Apple (as much as it pains me to admit it as an Android fan...) has a better way - the OS asks the user for permission to access something sensitive (eg contacts, camera access) at the time the app actually needs it. It does this just once as well to minimise the nuisance factor. That way the user has a strong association between the thing being requested (eg contact list access) and the action being performed (say selecting a contact from the device to populate a form). I would argue this is much better from the user perspective than Google's approach - if an app while sitting there idle suddenly requests SMS access them it is obvious something dodgy is going on, vs the Google approach of the user accepting it at download time and then forgetting about it.

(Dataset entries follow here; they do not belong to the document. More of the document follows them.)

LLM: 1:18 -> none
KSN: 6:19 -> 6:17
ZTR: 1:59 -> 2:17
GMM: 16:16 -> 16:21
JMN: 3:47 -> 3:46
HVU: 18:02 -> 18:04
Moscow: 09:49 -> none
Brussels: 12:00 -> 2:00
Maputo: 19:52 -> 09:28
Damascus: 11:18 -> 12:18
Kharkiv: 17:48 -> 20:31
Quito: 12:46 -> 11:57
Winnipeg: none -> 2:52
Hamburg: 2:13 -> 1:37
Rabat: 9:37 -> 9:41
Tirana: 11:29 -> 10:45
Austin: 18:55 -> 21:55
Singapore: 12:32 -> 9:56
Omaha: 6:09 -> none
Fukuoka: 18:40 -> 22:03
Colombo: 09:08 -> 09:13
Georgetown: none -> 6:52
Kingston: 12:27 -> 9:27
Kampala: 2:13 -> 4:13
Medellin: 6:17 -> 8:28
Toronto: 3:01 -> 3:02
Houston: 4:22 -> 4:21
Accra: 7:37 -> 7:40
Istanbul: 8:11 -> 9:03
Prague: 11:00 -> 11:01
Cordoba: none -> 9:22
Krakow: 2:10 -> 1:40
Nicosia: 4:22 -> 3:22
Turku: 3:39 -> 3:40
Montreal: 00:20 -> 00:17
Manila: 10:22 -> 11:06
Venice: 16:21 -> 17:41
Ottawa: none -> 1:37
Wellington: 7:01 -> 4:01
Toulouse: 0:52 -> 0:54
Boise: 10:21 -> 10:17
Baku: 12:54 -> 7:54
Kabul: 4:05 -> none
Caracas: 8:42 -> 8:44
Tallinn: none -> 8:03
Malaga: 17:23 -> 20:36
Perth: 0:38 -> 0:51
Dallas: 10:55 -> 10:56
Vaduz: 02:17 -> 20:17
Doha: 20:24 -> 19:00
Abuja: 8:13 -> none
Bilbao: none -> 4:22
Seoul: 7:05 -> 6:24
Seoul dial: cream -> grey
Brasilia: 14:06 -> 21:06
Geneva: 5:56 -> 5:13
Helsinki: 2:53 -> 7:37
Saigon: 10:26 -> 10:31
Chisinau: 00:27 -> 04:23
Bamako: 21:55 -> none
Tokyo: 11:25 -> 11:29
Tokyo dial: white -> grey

Also some of the Android permissions are horribly coarse - for example from memory if the app needs access to the contact list (say as per my example above) on Jelly Bean and later devices adding this permission into the app also adds permission to read call logs which is called out separately in the permissions list the user has to accept. Totally unnecessary - the developer in this scenario neither wants nor needs this access, but because the contact access permission is so coarse it comes along for the ride, and scares the bejezus out of paranoid users.

And then there is the example of optional features - say the app has a mode available to only some users for which the camera is required. But all users must accept the camera permission at download time, just because code is there to access the camera. An Apple device would only prompt the user for permission when the mode is being used (and the camera code is executed).